The company first launched in 2019 with lawn care products, but has since expanded to pest control and garden products. While it’s available in major retailers like Costco, Walmart, Lowe’s and Target, Sunday’s business is still 75% direct-to-consumer.

“To be the outdoor home platform that we want to be, we really need to be able to be across these categories,” founder and CEO Coulter Lewis said on the Modern Retail Podcast.

He joined and spoke about how the company has grown over the last five years — as well as what its plans are for the future.

One way Sunday is able to keep such a large DTC base is by tailoring its online experience. For example, it has people send in soil samples, which then creates a report on the types of products they need for their outdoor spaces.
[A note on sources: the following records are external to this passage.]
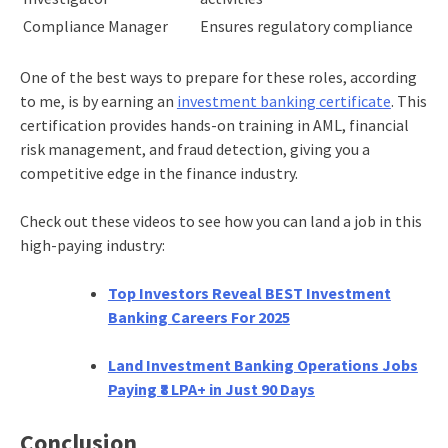
Compliance Manager
Ensures regulatory compliance
One of the best ways to prepare for these roles, according
to me, is by earning an
investment banking certificate
. This
certification provides hands-on training in AML, financial
risk management, and fraud detection, giving you a
competitive edge in the finance industry.
Check out these videos to see how you can land a job in this
high-paying industry:
Top Investors Reveal BEST Investment
Banking Careers For 2025
Land Investment Banking Operations Jobs
Paying ₹8 LPA+ in Just 90 Days
Conclusion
“We actually now have the largest soil database ever created,” Lewis said.

And that type of program can’t be replicated in a store like Walmart. And even the store experience itself isn’t ideal — especially the garden sections filled with 15-pound sacks of dirt and fertilizer where Sunday is usually sold. “When you walk in that part of the store, you smell it from 20 feet away — it is legacy brands, legacy branding and incredibly confusing and intimidating.”

With this, Sunday is trying to have its customers opt for a newer brand that looks different than the previous industry leaders. And, have them purchase differently than before. While the company has been growing every year, it still has ambitions to reach new heights.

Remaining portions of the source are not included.